*** Opening of Material provided ***
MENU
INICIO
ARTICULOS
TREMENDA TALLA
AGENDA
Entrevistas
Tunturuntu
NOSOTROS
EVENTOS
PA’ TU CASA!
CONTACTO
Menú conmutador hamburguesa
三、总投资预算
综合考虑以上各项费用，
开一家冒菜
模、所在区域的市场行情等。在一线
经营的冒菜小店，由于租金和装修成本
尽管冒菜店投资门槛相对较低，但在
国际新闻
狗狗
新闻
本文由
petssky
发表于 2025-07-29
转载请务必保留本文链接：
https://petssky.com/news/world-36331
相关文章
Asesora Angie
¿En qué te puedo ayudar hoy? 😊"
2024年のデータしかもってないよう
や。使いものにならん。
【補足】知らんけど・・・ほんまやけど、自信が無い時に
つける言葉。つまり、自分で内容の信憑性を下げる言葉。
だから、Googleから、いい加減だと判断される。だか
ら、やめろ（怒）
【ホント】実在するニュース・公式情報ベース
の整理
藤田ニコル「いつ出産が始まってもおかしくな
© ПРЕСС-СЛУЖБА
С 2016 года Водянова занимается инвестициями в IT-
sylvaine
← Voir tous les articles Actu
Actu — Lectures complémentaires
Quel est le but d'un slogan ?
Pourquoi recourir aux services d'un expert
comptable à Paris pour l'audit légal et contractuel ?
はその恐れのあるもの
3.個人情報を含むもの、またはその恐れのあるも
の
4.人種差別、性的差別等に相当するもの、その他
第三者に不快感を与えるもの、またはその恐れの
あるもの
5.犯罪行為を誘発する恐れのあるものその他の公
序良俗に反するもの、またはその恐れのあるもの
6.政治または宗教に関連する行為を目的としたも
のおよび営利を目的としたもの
*** Close of Material provided ***
→ **What you are asked to do**: All lines with the word "petssky" must be located in the data and copied.

→ **Answer section**:
petssky
https://petssky.com/news/world-36331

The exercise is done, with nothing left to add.